:: Collected data ::
'''

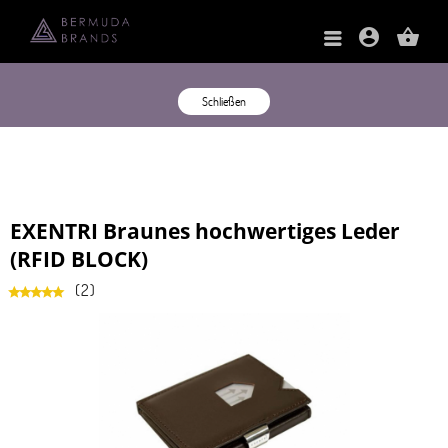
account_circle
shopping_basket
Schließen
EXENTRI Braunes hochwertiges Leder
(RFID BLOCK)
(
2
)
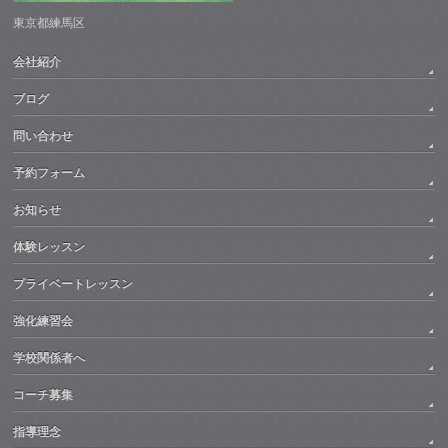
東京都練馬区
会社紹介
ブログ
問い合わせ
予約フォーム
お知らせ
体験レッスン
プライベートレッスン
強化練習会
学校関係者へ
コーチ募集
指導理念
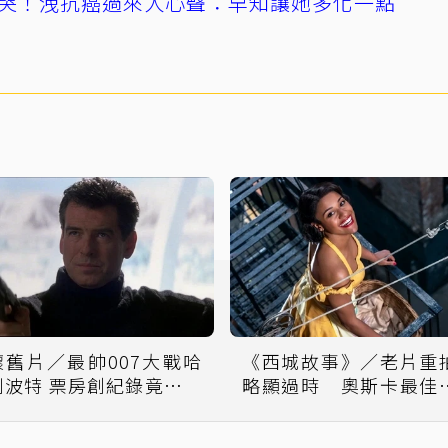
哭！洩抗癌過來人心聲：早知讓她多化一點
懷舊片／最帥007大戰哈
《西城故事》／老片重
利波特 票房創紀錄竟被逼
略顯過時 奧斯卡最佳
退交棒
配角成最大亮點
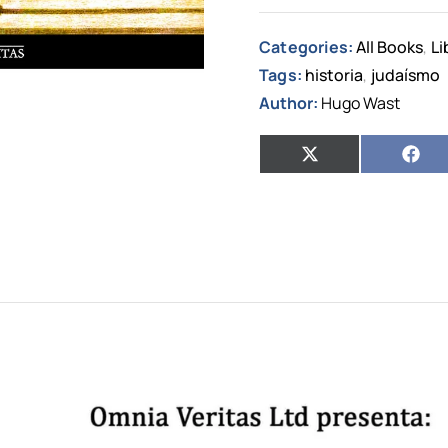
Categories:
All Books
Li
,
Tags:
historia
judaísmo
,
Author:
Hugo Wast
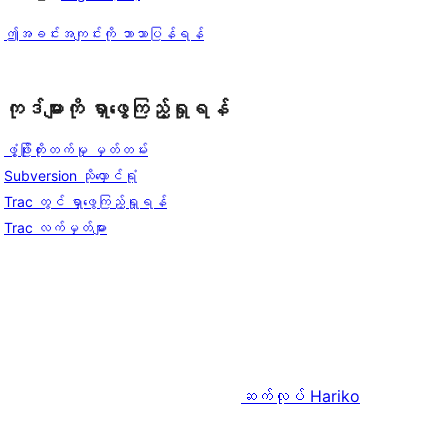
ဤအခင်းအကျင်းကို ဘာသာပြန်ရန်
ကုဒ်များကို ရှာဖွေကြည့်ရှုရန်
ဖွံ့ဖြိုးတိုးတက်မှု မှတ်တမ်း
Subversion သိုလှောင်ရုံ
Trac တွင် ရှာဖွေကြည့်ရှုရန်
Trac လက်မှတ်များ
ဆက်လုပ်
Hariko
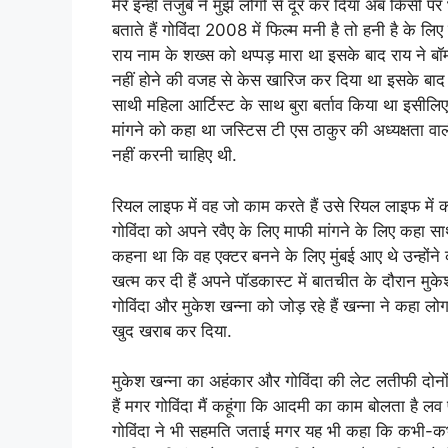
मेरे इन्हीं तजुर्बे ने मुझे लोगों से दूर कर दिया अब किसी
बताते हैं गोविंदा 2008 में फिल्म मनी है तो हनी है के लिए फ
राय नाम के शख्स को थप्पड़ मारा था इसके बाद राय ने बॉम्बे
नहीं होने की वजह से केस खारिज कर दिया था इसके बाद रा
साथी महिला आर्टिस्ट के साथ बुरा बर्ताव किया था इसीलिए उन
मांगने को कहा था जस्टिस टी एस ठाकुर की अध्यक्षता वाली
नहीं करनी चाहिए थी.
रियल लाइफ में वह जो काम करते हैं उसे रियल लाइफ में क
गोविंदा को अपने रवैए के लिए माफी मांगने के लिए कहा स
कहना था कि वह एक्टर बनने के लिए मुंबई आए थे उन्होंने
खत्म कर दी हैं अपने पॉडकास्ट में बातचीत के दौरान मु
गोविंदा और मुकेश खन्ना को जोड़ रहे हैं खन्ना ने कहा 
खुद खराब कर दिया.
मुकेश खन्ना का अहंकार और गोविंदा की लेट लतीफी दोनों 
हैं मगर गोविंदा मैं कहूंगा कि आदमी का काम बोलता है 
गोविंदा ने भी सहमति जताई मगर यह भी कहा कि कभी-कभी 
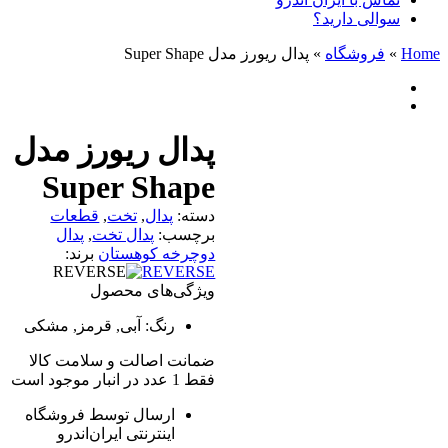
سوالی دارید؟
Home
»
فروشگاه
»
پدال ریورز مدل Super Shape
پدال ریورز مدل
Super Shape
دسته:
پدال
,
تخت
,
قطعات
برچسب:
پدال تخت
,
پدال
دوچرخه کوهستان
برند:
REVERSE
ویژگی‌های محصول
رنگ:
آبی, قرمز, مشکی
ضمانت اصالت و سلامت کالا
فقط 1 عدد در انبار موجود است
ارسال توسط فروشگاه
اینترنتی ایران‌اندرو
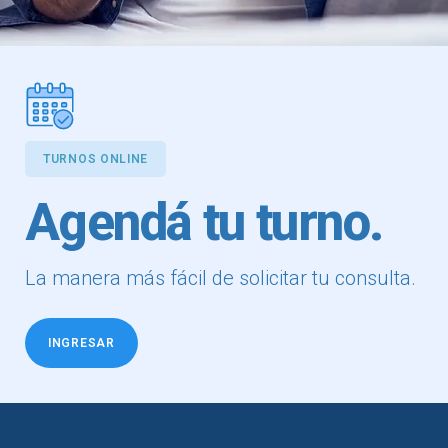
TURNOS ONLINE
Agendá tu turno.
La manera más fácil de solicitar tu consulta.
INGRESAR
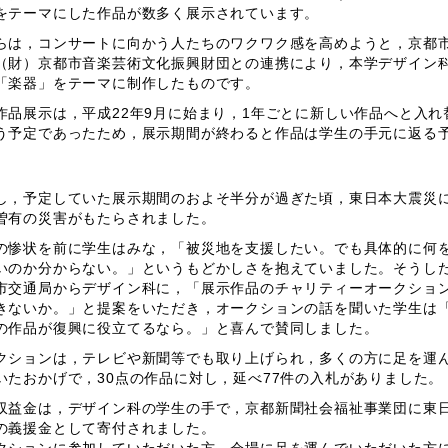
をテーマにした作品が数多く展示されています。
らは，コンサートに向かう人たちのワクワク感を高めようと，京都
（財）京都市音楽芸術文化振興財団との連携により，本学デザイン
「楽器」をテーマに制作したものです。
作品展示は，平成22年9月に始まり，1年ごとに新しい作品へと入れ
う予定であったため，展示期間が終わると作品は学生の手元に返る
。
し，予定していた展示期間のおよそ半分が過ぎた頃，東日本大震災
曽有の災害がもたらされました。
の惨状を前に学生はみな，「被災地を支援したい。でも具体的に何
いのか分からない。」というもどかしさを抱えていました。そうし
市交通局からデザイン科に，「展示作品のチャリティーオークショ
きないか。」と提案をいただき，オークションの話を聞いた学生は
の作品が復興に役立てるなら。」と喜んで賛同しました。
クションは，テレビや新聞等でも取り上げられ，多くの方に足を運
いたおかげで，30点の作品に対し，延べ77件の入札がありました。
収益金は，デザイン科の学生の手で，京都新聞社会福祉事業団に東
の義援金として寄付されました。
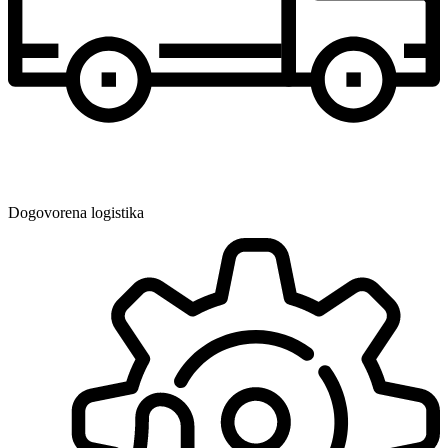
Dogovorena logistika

'''
'''

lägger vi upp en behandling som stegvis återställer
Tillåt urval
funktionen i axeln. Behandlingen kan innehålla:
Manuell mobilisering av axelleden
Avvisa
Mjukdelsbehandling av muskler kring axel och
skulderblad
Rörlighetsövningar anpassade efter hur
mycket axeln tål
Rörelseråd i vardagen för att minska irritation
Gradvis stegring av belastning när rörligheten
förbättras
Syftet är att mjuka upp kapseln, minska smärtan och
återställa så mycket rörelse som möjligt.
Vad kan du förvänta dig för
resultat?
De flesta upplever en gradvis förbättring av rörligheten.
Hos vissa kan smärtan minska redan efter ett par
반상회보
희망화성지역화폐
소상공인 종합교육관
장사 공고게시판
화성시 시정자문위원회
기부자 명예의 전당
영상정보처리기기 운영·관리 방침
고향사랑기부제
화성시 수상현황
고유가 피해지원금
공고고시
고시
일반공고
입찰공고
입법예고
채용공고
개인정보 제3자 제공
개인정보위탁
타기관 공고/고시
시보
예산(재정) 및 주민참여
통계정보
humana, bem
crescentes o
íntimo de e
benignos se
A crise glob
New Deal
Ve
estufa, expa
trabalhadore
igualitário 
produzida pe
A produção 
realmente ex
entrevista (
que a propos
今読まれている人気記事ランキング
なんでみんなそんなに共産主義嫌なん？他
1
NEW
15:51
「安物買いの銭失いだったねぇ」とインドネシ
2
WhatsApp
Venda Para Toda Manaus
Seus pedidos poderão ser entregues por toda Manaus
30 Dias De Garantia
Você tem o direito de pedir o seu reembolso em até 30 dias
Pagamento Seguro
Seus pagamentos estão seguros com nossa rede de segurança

'''

:: Task item ::
In the data above, each line holding "Shape" is to be found and copied.

:: Your response ::
پدال ریورز مدل Super Shape
Super Shape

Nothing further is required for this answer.